It took about two hours to free the five, who were all in their 20s, Luque said.

Two other people who had gotten through the tunnel ahead of the larger man were apprehended in a parking lot just north of the second of two fences that separate the U.S. from Mexico. They were captured in an industrial section of San Diego that’s about nine miles east of the Tijuana border crossing.

Seven more people who were behind that group managed to crawl back into Mexico through the tunnel.

Border Patrol agents had noticed the 14 gathering on the Mexican side shortly before 7 a.m. They moved in to apprehend the first two after they emerged on the U.S. side and found the five others trapped.

The tunnel, only about 2 feet across, is part of San Diego’s storm drainage system, and authorities were investigating how it was breached from the Mexican side. Jacques said it was most likely someone had connected a makeshift tunnel to the storm system.

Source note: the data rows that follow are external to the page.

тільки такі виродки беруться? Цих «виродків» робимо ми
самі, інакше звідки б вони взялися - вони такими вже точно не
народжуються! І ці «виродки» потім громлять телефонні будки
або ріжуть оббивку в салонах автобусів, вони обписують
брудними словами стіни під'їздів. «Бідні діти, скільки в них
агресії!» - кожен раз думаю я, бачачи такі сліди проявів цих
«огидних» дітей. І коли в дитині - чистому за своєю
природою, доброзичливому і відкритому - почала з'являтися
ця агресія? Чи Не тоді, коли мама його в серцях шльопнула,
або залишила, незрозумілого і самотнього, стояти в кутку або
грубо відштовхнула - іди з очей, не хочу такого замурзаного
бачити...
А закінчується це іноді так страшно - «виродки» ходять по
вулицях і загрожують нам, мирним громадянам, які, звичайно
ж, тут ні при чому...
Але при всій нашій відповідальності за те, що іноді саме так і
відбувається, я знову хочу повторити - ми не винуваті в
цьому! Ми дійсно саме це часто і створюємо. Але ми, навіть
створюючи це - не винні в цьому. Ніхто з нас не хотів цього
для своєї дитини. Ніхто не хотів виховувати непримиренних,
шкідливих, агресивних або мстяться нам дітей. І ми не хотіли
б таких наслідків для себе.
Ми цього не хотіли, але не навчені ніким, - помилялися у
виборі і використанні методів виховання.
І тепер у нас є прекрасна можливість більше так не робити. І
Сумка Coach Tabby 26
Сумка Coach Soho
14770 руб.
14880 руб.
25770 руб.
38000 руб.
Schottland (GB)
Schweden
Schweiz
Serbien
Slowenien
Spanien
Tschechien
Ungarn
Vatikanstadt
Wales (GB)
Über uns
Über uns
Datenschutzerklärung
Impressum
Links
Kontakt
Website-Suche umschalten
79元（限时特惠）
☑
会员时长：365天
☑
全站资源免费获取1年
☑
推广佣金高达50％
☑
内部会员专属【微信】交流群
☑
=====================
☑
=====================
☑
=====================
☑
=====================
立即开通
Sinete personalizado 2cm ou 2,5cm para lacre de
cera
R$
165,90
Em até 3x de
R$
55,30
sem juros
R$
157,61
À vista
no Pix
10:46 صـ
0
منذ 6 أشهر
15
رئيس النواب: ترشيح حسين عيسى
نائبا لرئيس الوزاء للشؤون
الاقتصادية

He said a tragedy easily could have occurred in the narrow tunnel, which emitted a fetid, dirty water smell at its opening. Upon arriving, firefighters checked to make sure the air inside was breathable and were prepared to break open the entire tunnel if it wasn’t.

“This to me illustrates how little smugglers care about human life,” Jacques said at the scene. “They risked these people’s lives and that’s unconscionable.”

Luis Cabrera, Mexico’s Consul General in San Diego, said the group had been taken into the tunnel by a guide, but he was not one of the individuals arrested.

“We know the conditions were terrible and difficult, people should not put their lives in the hands of these traffickers,” Cabrera said.

Jacques said the group’s capture shows it is getting harder to sneak across the border into the United States.

“This is an example of the fact that people are getting more desperate and trying other means,” he said.